The family of David Lynch announced the director’s passing on January 16. After being evacuated from his Los Angeles home during the Southern California Wildfires earlier this year, he succumbed to emphysema. His birthday was five days away, he would have been 79. Leaving behind him is a legacy of cinema, and its absurdness.
Lynch was known for his work in surrealist cinema. Before his breakthrough with Eraserhead, Lynch left an impression among his peers. His first film, “Six Men Getting Sick (Six Times)”, was a student project during his enrollment at the Pennsylvania Academy of the Fine Arts. The film is a one-minute animation of a painting by Lynch, looped six times. It was a product of Lynch’s fascination with paintings and wanting to see them move. For the movie, he learned basic stop-motion animation skills, which he would come to utilize later for his short movies “The Alphabet” and “The Grandmother”.

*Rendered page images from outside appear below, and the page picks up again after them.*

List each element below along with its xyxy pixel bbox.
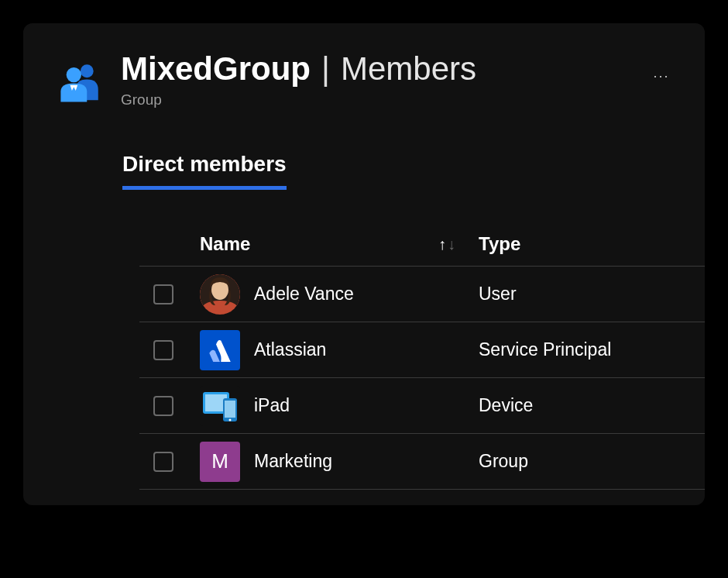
column-type-label: Type [479, 233, 520, 254]
more-actions-button[interactable]: ··· [649, 67, 674, 85]
tab-direct-members[interactable]: Direct members [122, 152, 287, 190]
table-header: Name ↑↓ Type [139, 233, 705, 267]
page-header: MixedGroup | Members Group [23, 51, 705, 108]
avatar-app-icon [200, 330, 240, 370]
title-separator: | [321, 51, 330, 87]
svg-point-0 [81, 64, 94, 77]
group-name: MixedGroup [121, 51, 311, 87]
avatar-initial-letter: M [211, 449, 228, 473]
row-checkbox[interactable] [153, 284, 173, 304]
tabs: Direct members [23, 152, 705, 190]
member-name: iPad [254, 395, 290, 416]
svg-point-9 [229, 418, 232, 421]
member-name: Marketing [254, 451, 332, 472]
name-cell: iPad [200, 386, 479, 426]
column-header-type[interactable]: Type [479, 233, 520, 255]
name-cell: Adele Vance [200, 274, 479, 315]
ellipsis-icon: ··· [653, 68, 669, 84]
sort-icon: ↑↓ [438, 236, 455, 253]
row-checkbox[interactable] [153, 396, 173, 416]
table-row[interactable]: M Marketing Group [139, 434, 705, 490]
members-panel: MixedGroup | Members Group ··· Direct me… [23, 23, 705, 505]
header-text: MixedGroup | Members Group [121, 51, 669, 108]
table-row[interactable]: Adele Vance User [139, 267, 705, 322]
member-name: Atlassian [254, 339, 326, 360]
name-cell: Atlassian [200, 330, 479, 370]
row-checkbox[interactable] [153, 340, 173, 360]
avatar-initial-icon: M [200, 442, 240, 482]
row-checkbox[interactable] [153, 452, 173, 472]
members-table: Name ↑↓ Type [23, 233, 705, 490]
member-type: User [479, 284, 517, 304]
table-row[interactable]: Atlassian Service Principal [139, 322, 705, 378]
section-title: Members [341, 51, 476, 87]
table-row[interactable]: iPad Device [139, 378, 705, 434]
member-type: Service Principal [479, 339, 611, 360]
avatar-device-icon [200, 386, 240, 426]
member-type: Device [479, 395, 533, 416]
group-icon [59, 59, 104, 104]
avatar-person-icon [200, 274, 240, 315]
member-type: Group [479, 451, 528, 472]
page-title: MixedGroup | Members [121, 51, 669, 87]
column-name-label: Name [200, 233, 250, 255]
name-cell: M Marketing [200, 442, 479, 482]
svg-point-1 [67, 67, 81, 82]
page-subtitle: Group [121, 91, 669, 108]
svg-rect-8 [225, 401, 235, 418]
member-name: Adele Vance [254, 284, 354, 304]
column-header-name[interactable]: Name ↑↓ [200, 233, 479, 255]
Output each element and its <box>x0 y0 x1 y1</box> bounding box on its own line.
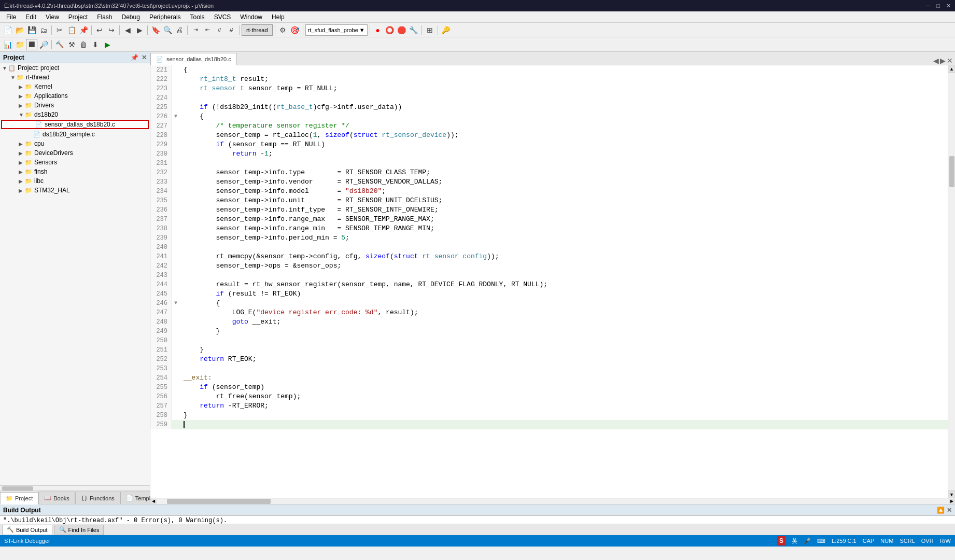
output-tab-find[interactable]: 🔍 Find In Files <box>54 525 104 535</box>
unindent-btn[interactable]: ⇤ <box>202 24 213 36</box>
run-btn[interactable]: ▶ <box>102 39 113 50</box>
tree-sensor-dallas[interactable]: 📄 sensor_dallas_ds18b20.c <box>1 120 149 129</box>
tab-label: sensor_dallas_ds18b20.c <box>166 56 231 62</box>
comment-btn[interactable]: // <box>214 24 225 36</box>
save-btn[interactable]: 💾 <box>26 24 37 36</box>
menu-project[interactable]: Project <box>64 12 92 22</box>
tree-ds18b20-sample[interactable]: 📄 ds18b20_sample.c <box>0 130 150 139</box>
linenum-229: 229 <box>150 140 172 149</box>
project-panel-pin[interactable]: 📌 <box>131 54 138 61</box>
tab-close-btn[interactable]: ✕ <box>947 57 953 65</box>
hscroll-right-btn[interactable]: ▶ <box>949 499 955 504</box>
tools-btn[interactable]: 🔑 <box>440 24 452 36</box>
nav-fwd-btn[interactable]: ▶ <box>134 24 145 36</box>
hscroll-thumb[interactable] <box>167 499 271 504</box>
fold-228 <box>172 131 179 140</box>
tree-devicedrivers[interactable]: ▶ 📁 DeviceDrivers <box>0 148 150 158</box>
undo-btn[interactable]: ↩ <box>94 24 105 36</box>
tab-left-arrow[interactable]: ◀ <box>933 57 939 65</box>
paste-btn[interactable]: 📌 <box>78 24 89 36</box>
editor-vscrollbar[interactable]: ▲ ▼ <box>948 65 955 498</box>
code-line-242: 242 sensor_temp->ops = &sensor_ops; <box>150 261 948 271</box>
scroll-thumb[interactable] <box>949 156 954 187</box>
indent-btn[interactable]: ⇥ <box>190 24 201 36</box>
menu-peripherals[interactable]: Peripherals <box>145 12 185 22</box>
save-all-btn[interactable]: 🗂 <box>38 24 49 36</box>
code-line-250: 250 <box>150 336 948 345</box>
target2-btn[interactable]: 🎯 <box>289 24 301 36</box>
scroll-up-btn[interactable]: ▲ <box>948 65 956 73</box>
menu-debug[interactable]: Debug <box>118 12 144 22</box>
project-panel-close[interactable]: ✕ <box>142 54 147 61</box>
files-window-btn[interactable]: 📁 <box>14 39 25 50</box>
menu-file[interactable]: File <box>2 12 20 22</box>
editor-tab-sensor-dallas[interactable]: 📄 sensor_dallas_ds18b20.c <box>150 53 237 65</box>
tree-ds18b20[interactable]: ▼ 📁 ds18b20 <box>0 110 150 119</box>
tree-sensors[interactable]: ▶ 📁 Sensors <box>0 158 150 167</box>
tree-rtthread[interactable]: ▼ 📁 rt-thread <box>0 73 150 82</box>
menu-view[interactable]: View <box>41 12 63 22</box>
debug-break-btn[interactable]: ⭕ <box>384 24 396 36</box>
editor-hscrollbar[interactable]: ◀ ▶ <box>150 498 955 504</box>
build-output-shrink[interactable]: 🔼 <box>937 507 945 514</box>
search-btn[interactable]: 🔍 <box>162 24 173 36</box>
bookmark-btn[interactable]: 🔖 <box>150 24 161 36</box>
window-controls[interactable]: ─ □ ✕ <box>926 3 951 9</box>
tree-libc[interactable]: ▶ 📁 libc <box>0 176 150 186</box>
tree-kernel[interactable]: ▶ 📁 Kernel <box>0 82 150 91</box>
tree-applications[interactable]: ▶ 📁 Applications <box>0 91 150 101</box>
menu-svcs[interactable]: SVCS <box>210 12 235 22</box>
tab-project[interactable]: 📁 Project <box>0 492 38 505</box>
open-btn[interactable]: 📂 <box>14 24 25 36</box>
output-tab-build[interactable]: 🔨 Build Output <box>2 525 52 535</box>
project-window-btn[interactable]: 📊 <box>2 39 13 50</box>
uncomment-btn[interactable]: // <box>226 24 237 36</box>
menu-flash[interactable]: Flash <box>93 12 116 22</box>
menu-tools[interactable]: Tools <box>186 12 209 22</box>
hscroll-left-btn[interactable]: ◀ <box>150 499 157 504</box>
fold-226[interactable]: ▼ <box>172 112 179 121</box>
expand-cpu: ▶ <box>19 141 24 147</box>
tree-root[interactable]: ▼ 📋 Project: project <box>0 63 150 73</box>
build-all-btn[interactable]: ⚒ <box>66 39 77 50</box>
tree-cpu[interactable]: ▶ 📁 cpu <box>0 139 150 148</box>
build-btn[interactable]: 🔨 <box>54 39 65 50</box>
view-toggle-btn[interactable]: ⊞ <box>424 24 436 36</box>
debug-config-btn[interactable]: 🔧 <box>408 24 419 36</box>
menu-help[interactable]: Help <box>268 12 289 22</box>
templates-btn[interactable]: ⬛ <box>26 39 37 50</box>
scroll-down-btn[interactable]: ▼ <box>948 491 956 498</box>
tree-drivers[interactable]: ▶ 📁 Drivers <box>0 101 150 110</box>
debug-view-btn[interactable]: 🔎 <box>38 39 49 50</box>
fold-246[interactable]: ▼ <box>172 299 179 308</box>
debug-start-btn[interactable]: ● <box>372 24 384 36</box>
target-settings-btn[interactable]: ⚙ <box>277 24 289 36</box>
debug-stop-btn[interactable]: 🛑 <box>396 24 408 36</box>
maximize-btn[interactable]: □ <box>936 3 940 9</box>
minimize-btn[interactable]: ─ <box>926 3 931 9</box>
download-btn[interactable]: ⬇ <box>90 39 101 50</box>
menu-window[interactable]: Window <box>236 12 266 22</box>
close-btn[interactable]: ✕ <box>946 3 951 9</box>
tab-functions[interactable]: {} Functions <box>75 492 120 504</box>
clean-btn[interactable]: 🗑 <box>78 39 89 50</box>
build-output-close[interactable]: ✕ <box>947 507 952 514</box>
linenum-230: 230 <box>150 149 172 159</box>
menu-edit[interactable]: Edit <box>21 12 40 22</box>
cut-btn[interactable]: ✂ <box>54 24 65 36</box>
tab-scroll-arrows[interactable]: ◀ ▶ ✕ <box>931 57 955 65</box>
print-btn[interactable]: 🖨 <box>174 24 185 36</box>
rtthread-label[interactable]: rt-thread <box>242 24 273 36</box>
fold-243 <box>172 271 179 280</box>
tree-stm32hal[interactable]: ▶ 📁 STM32_HAL <box>0 186 150 195</box>
redo-btn[interactable]: ↪ <box>106 24 117 36</box>
tab-books[interactable]: 📖 Books <box>38 492 75 504</box>
tree-finsh[interactable]: ▶ 📁 finsh <box>0 167 150 176</box>
tab-right-arrow[interactable]: ▶ <box>940 57 946 65</box>
project-hscroll[interactable] <box>0 485 150 491</box>
target-dropdown[interactable]: rt_sfud_flash_probe ▼ <box>305 24 368 36</box>
code-area[interactable]: 221 { 222 rt_int8_t result; 223 rt_senso… <box>150 65 948 498</box>
copy-btn[interactable]: 📋 <box>66 24 77 36</box>
nav-back-btn[interactable]: ◀ <box>122 24 133 36</box>
new-file-btn[interactable]: 📄 <box>2 24 13 36</box>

These three short movies had a distinctive style to them that most would find hard to articulate, which is why an adjective was made. The Oxford Dictionary describes Lynchian as “characteristic, reminiscent, or imitative of the films or television work of David Lynch.” They would come to define Lynch’s career as a filmmaker. Lynch left the Pennsylvania Academy of the Fine Arts after three semesters before moving to Los Angeles, where he would start work on a movie that would become to be known as “Eraserhead”, a film Lynch believes is massively misinterpreted. Yet, instead of being disregarded by audiences, it instead led to the inspiration for other filmmakers to use.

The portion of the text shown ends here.